Waiving informed consent


The Federal Drug Administration (FDA) has strict guidelines about recruiting participants in medical studies. Subjects must be able to fully consent to the procedures being evaluated. This is all well and good, but what about procedures specifically geared to helping people who have suffered some life-threatening trauma? Such individuals are often in no condition to consent even if doctors had the time to wait for such approval before acting. Yet, without clinical trials, it’s difficult for medical professionals to learn and improve their treatment methods.

Because of this, in 1996, the FDA established an Exception from Informed Consent (EFIC) policy. If an incapacitated patient meets specific criteria (his condition is immediately life-threatening and may benefit from the proposed treatment), doctors can enroll him in a clinical trial without his or his family’s consent. Carrie Sims of the University of Pennsylvania and her colleagues wondered what people think about this.

The researchers queried 172 trauma patients and their family members just prior to discharge from a hospital about their attitudes concerning the EFIC policy.
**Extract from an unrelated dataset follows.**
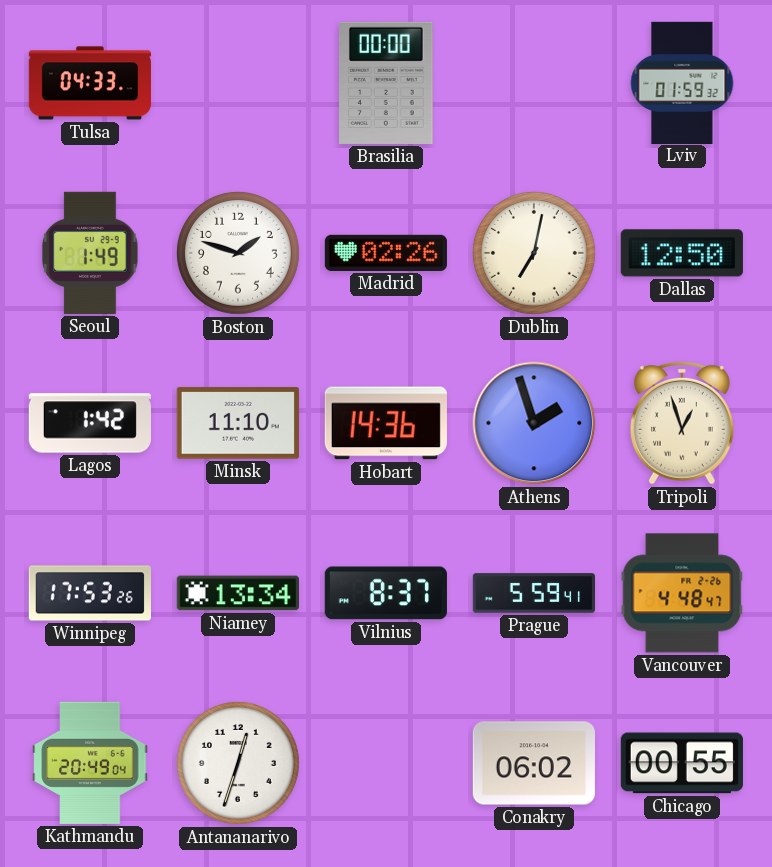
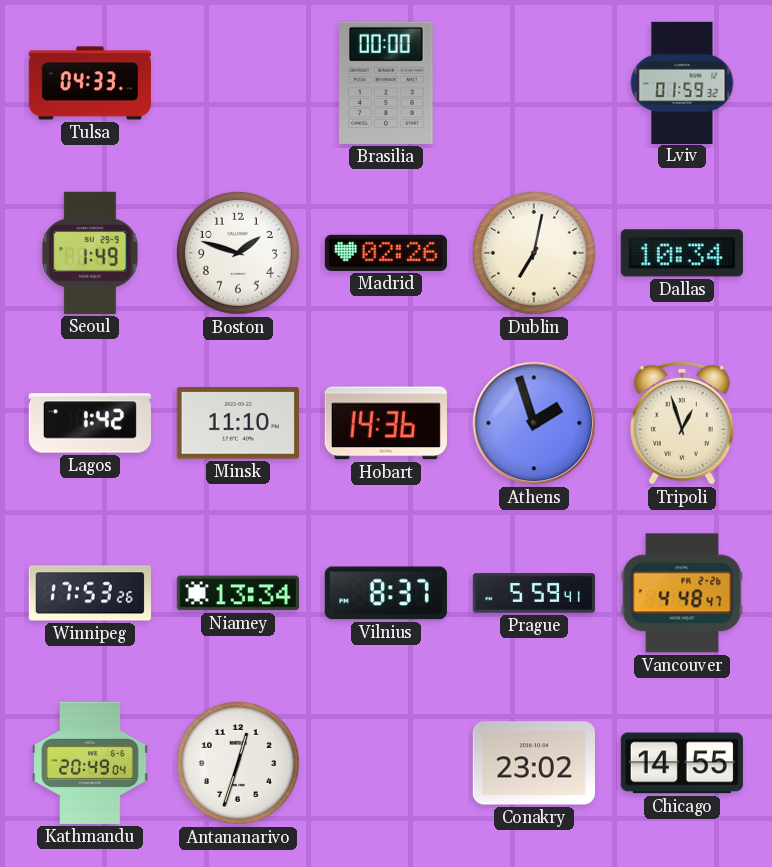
Dallas: 12:50 -> 10:34
Conakry: 06:02 -> 23:02
Chicago: 00:55 -> 14:55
In particular, the subjects were asked whether they would have been willing to participate in trials using a blood substitute if they had suffered extreme blood loss. Well over 90% of participants, both patients and family members, agreed that general research into handling trauma was critical. The same number thought that tests of the specific blood products mentioned should be done. Two thirds of people thought it would have been acceptable to enroll a family member in such studies without anyone having given consent. That number increased to three quarters for enrolling themselves.
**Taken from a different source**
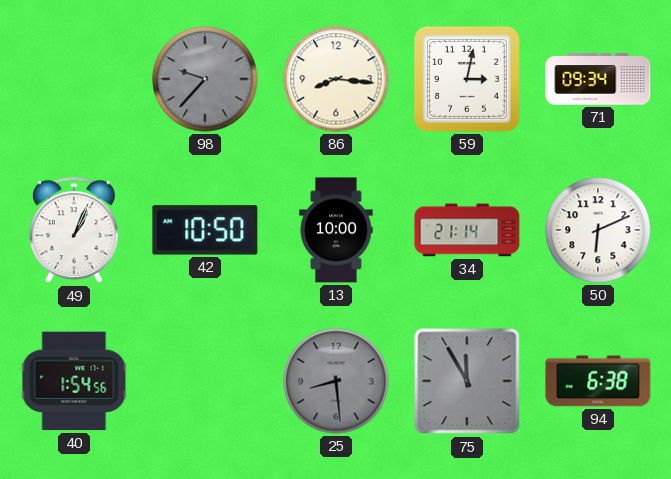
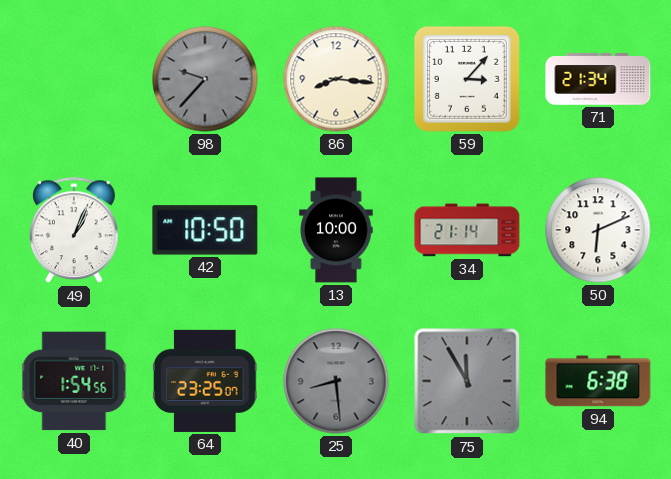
59: 3:02 -> 3:07
71: 09:34 -> 21:34
64: none -> 23:25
Clearly, people see a need for clinical research and understand that such research is especially important for treating people who are on the verge of death. On the other hand, informed consent guidelines exist for a reason, not least to prevent unethical experimentation on vulnerable people. The EIFC policy may be a way to achieve the goal of testing emergency procedures while still adhering to specific codes of conduct.


Sims CA, Isserman JA, Holena D, Sundaram LM, Tolstoy N, Greer S, Sonnad S, Pascual J, & Reilly P (2013). Exception from informed consent for emergency research: Consulting the trauma community. The journal of trauma and acute care surgery, 74 (1), 157-66 PMID: 23271091.



1 comment:

  1. Drug discovery and research is essential but there needs to be consent. Violating human rights is not the answer. Disclosure and compensation seems to be working well.